[Stored items from a collection]
---

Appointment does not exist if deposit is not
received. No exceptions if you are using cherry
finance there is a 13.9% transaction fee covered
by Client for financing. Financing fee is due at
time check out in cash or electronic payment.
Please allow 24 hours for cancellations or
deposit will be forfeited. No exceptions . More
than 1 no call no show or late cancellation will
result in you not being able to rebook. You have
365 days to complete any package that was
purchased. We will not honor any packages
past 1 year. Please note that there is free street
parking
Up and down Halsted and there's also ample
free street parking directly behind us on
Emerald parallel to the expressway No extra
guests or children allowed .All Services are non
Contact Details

---

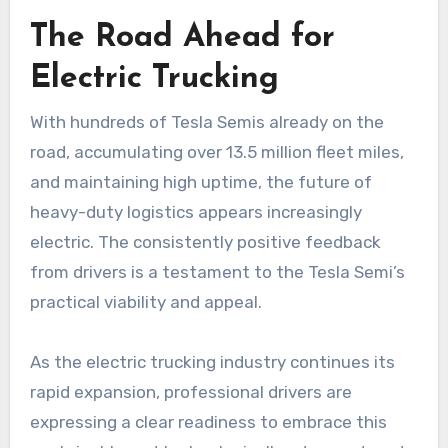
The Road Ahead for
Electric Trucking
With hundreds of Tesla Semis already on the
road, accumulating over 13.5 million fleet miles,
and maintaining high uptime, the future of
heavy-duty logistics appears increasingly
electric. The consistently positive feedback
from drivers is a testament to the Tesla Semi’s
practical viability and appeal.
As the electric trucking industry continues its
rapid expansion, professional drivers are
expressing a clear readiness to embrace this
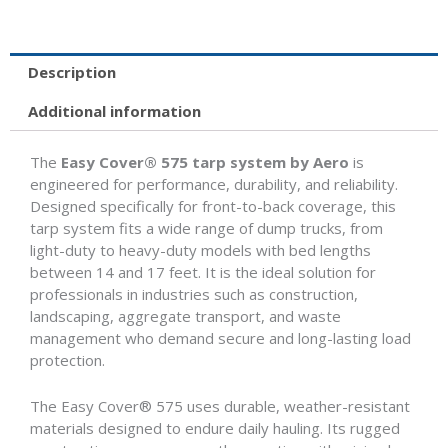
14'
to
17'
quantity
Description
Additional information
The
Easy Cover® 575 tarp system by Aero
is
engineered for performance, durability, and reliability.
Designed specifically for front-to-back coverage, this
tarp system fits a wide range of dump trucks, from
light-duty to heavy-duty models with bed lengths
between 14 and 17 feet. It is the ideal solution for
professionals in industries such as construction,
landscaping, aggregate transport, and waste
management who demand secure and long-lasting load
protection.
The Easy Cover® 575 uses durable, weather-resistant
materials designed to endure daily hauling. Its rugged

---

Take the lines above from the one containing "Easy Cover® 575 tarp system by Aero" down to the one containing "materials designed to", and transcribe them exactly, both ends included.

Completed task:
Easy Cover® 575 tarp system by Aero
is
engineered for performance, durability, and reliability.
Designed specifically for front-to-back coverage, this
tarp system fits a wide range of dump trucks, from
light-duty to heavy-duty models with bed lengths
between 14 and 17 feet. It is the ideal solution for
professionals in industries such as construction,
landscaping, aggregate transport, and waste
management who demand secure and long-lasting load
protection.
The Easy Cover® 575 uses durable, weather-resistant
materials designed to endure daily hauling. Its rugged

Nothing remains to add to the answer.